第18章 dark 零√
玖蘭さんは眉間に皺を寄せ、私へと手を差し伸べる。それは何の真似なのか、その手を取れと言っているのだろうか……。
「零を連れて行って、どうするつもりですか?」
「どうもしないよ。今はこの場を離れるべきだと思っただけだ。彼はべっとりと血をつけているんだぞ。他の人に見られては、彼はもうこの学園にさえいれなくなる。それは君も望まないことだろう?」
「……本当に、零の為にそうするだけだと思っていいんですね?」
「勿論だよ。だから、錐生君をこっちに渡すんだ」
私は玖蘭さんに笑いかける。きっとこの人の言っていることは、間違ってはいないと思うし嘘でもないと思う。
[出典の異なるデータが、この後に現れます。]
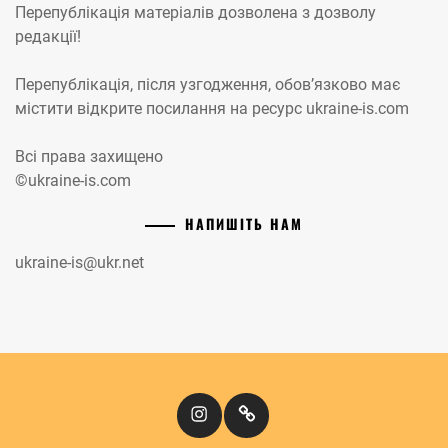
Перепублікація матеріалів дозволена з дозволу
редакції!
Перепублікація, після узгодження, обов’язково має
містити відкрите посилання на ресурс ukraine-is.com
Всі права захищено
©ukraine-is.com
НАПИШІТЬ НАМ
ukraine-is@ukr.net
Instagram
Кіномандри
頭ではわかっているんだけどなぁ。
「ごめんなさい、玖蘭さん」
「……っ! 珠紀っ!!」
私は力いっぱい零の腕を引いて、走り出す。私に何が出来るとか、出来ないとか今はどうでもいいや。零がもし私の手を望んでくれるのなら、いつも彼が私にしてくれるように手を引いて走っていこう。
ただの逃亡劇の真似事だけど。
「……珠紀……っ」
手を引く私に向かって、零が名前を呼ぶ。それでも止まるわけにはいかない。追いかけてくる音は聞こえない。あの場所から彼を連れ出すだけなら誰にでも出来る。違うの、私はそうしたいんじゃなくて……。